The Gabija immune system is the third most abundant prokaryotic immune system known in nature, following restriction-modification systems and CRISPR systems. Comprising only two genes, GajA and GajB, it provides efficient immunity against various virulent bacteriophages, making it one of the most broadly effective and concise immune systems in nature. The research group of Professor Zhu Bin, building on their long-term studies of nucleases, revealed the molecular mechanisms of the Gabija system for the first time. In 2021, they discovered that GajA is an NTP concentration-negatively regulated DNA nicking enzyme. Following phage invasion, the high levels of transcription reduce the NTP concentration within bacterial cells, activating GajA to cut both phage and bacterial DNA (Cheng et al., 2021, Nucleic Acids Research, doi: 10.1093/nar/gkab277). In 2023, they found that GajB is an A/GTP hydrolase activated by DNA termini, with its activation signal being a 3' end of a specific length. GajA and GajB mutually activate each other through a positive feedback loop characterized by synergistic responses to activation signals, leading to the degradation of cellular DNA and the depletion of important metabolites A/GTP, thereby causing abortive infection (Cheng et al., 2023, Cell Host & Microbe, doi: 10.1016/j.chom.2023.06.014). This study elucidated the cryo-electron microscopy structures of five states of the Gabija complex, detailing numerous molecular interactions involving ATP inhibition, DNA binding and cleavage, and GajA and GajB interactions. Recent high-impact papers, including two in Nature, have also reported on the cryo-EM structures of the Gabija complex, garnering significant interest in its immune mechanisms.

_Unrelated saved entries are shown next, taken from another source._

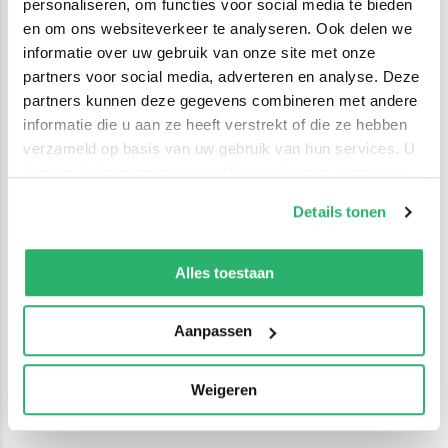
personaliseren, om functies voor social media te bieden
en om ons websiteverkeer te analyseren. Ook delen we
informatie over uw gebruik van onze site met onze
partners voor social media, adverteren en analyse. Deze
partners kunnen deze gegevens combineren met andere
informatie die u aan ze heeft verstrekt of die ze hebben
verzameld op basis van uw gebruik van hun services. U
kunt op ieder moment uw cookievoorkeuren aanpassen
op onze
cookiebeleid pagina
.
Details tonen
We werken samen met
42 derden
die uw gegevens
kunnen ontvangen en verwerken.
Alles toestaan
Aanpassen
Weigeren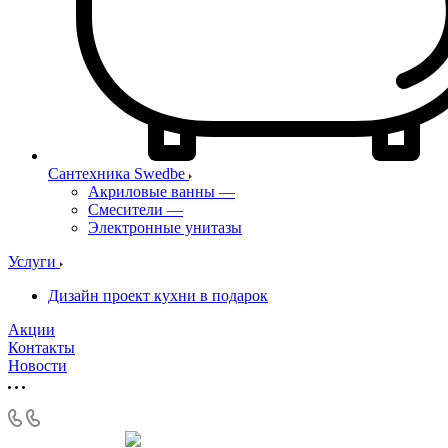
Сантехника Swedbe
Акриловые ванны
—
Смесители
—
Электронные унитазы
Услуги
Дизайн проект кухни в подарок
Акции
Контакты
Новости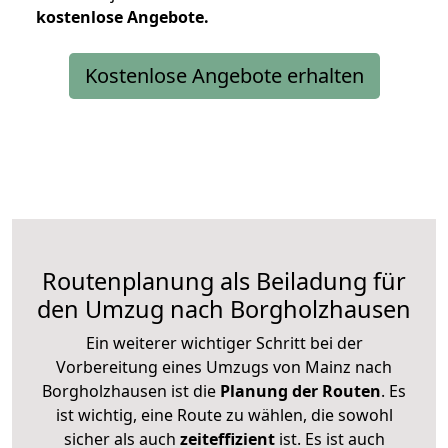
kostenlose
Angebote.
Kostenlose Angebote erhalten
Routenplanung als Beiladung für
den Umzug nach Borgholzhausen
Ein weiterer wichtiger Schritt bei der
Vorbereitung eines Umzugs von Mainz nach
Borgholzhausen ist die
Planung der Routen
. Es
ist wichtig, eine Route zu wählen, die sowohl
sicher als auch
zeiteffizient
ist. Es ist auch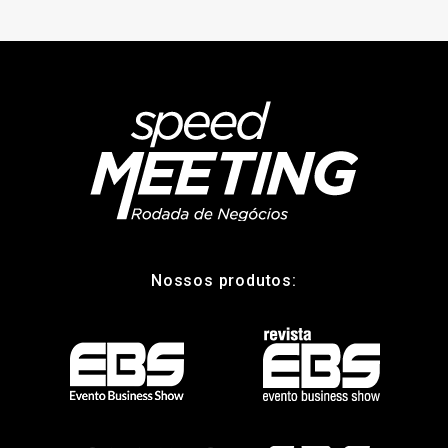
Nossos produtos:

Zhu Bin and Wang Longfei are co-corresponding authors; doctoral student Li Jing from Wuhan University, postdoctoral researcher Cheng Rui from HUST, and associate researcher Wang Zhiming from Wuhan University are co-first authors of the paper. This research was supported by funding from the National Natural Science Foundation's Original Exploration Project and key research projects from Shenzhen.

Professor Zhu has focused on the fundamental research of microbial nucleic acid enzymes, guided by a philosophy of natural history, inspired by biodiversity. His team is committed to innovation and originality, striving to discover, collect, and analyze novel and unique microbial nucleases from environmental microorganisms. They aim to reveal new mechanisms of the central dogma and prokaryotic immune strategies based on enzyme functional characteristics while developing cutting-edge biotechnological tools. Notable discoveries include the GajA endonuclease regulated by nucleotide concentration, the GajB A/GTP hydrolase that senses DNA ends, and various novel enzymes from environmental microorganisms such as the VSW-3 RNA polymerase from high-altitude ice lakes, the Syn5 RNA polymerase from marine viruses, the NrS-1 DNA polymerase from the deep sea that does not require primers, and the only known m6A-dependent restriction enzyme of viral origin, etc. Zhu has published multiple research papers in top academic journals such as Nature, Nature Microbiology, Cell Host & Microbe, and PNAS. His research achievements have led to the commercialization of RNA synthesis tool enzymes like Ice lake™ RNA polymerase, Clean T7™ RNA polymerase, and T7 RNA polymerase 2.0 developed by companies such as Ribotech and Novoprotein.